1. The Lost Boys. I watched this over and over. I know all the words. It’s like Twilight but with vampires who were dangerous and not wet. Robert Pattinson does nothing for me. Kiefer Sutherland was one naughty vampire with great fashion sense. So I thought then. Dianne Wiest always plays a great mum, and she always reminds me a bit of my mum. Corey Haim was classic. His hysteria, his ‘fashion sense’, his one liners. His reaction to his brother’s vampiric state: “You wait til Mom finds out, bud…” – genius.

But then I know most of the film inside out.  Maggots, Michael. You’re eating maggots. How do they taste? This is only one of the lines from the film that have made it into my day-to-day discussions. I can’t eat noodles or rice without quoting David. That must make me very annoying indeed. All this, though, and a bloody good soundtrack. Echo and the Bunnymen’s rendition of People are Strange is very, very good indeed. It’d be in my top ten covers.

I watched this at the old Mayfair cinema in Whitefield – and I’ll even hazard a guess there was some impromptu snogging on the back row.

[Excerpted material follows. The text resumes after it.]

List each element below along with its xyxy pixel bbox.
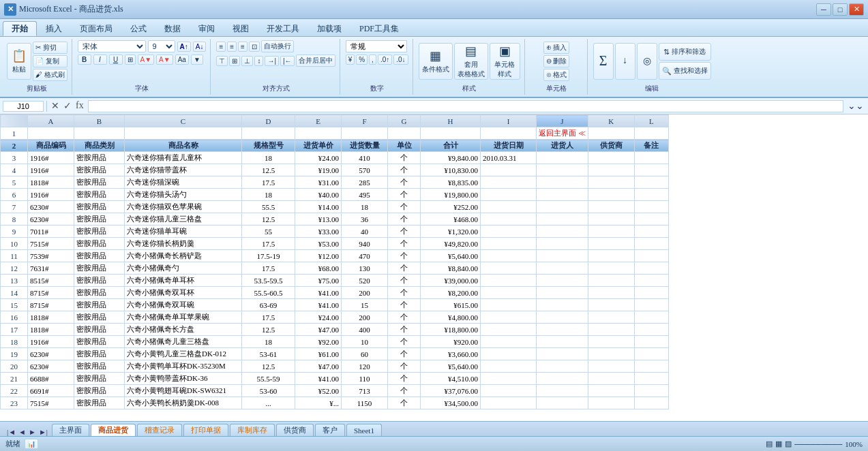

2. The Outsiders. This movie is a who’s who of Brat Pack acting. Patrick Swayze, Rob Lowe, Tom Cruise, Emilio Estevez, Ralph Macchio, Matt Dillon. I know all of this inside out as well. I always cry when Johnny Cade dies and I always cry when Matt Dillon goes loco.  I even read Gone with the Wind and Robert Frost after this. That’s what this movie did. It introduced me to the delights of Vivien Leigh. I think all teenagers should watch it. It’s a great movie, even if it is old. My favourite moment as a teacher (and there are many) was when I overheard two little lovely but semi-literate hooligans whispering ‘if you were in this book, would you be a Greaser or a Soc?’ to each other. They both agreed they’d be Greasers. That’s why I loved those boys. That and the bit when I was reading and I started getting a wobbly voice, one of them said, in a very manly voice: ‘would you like me to take over the reading, Miss?’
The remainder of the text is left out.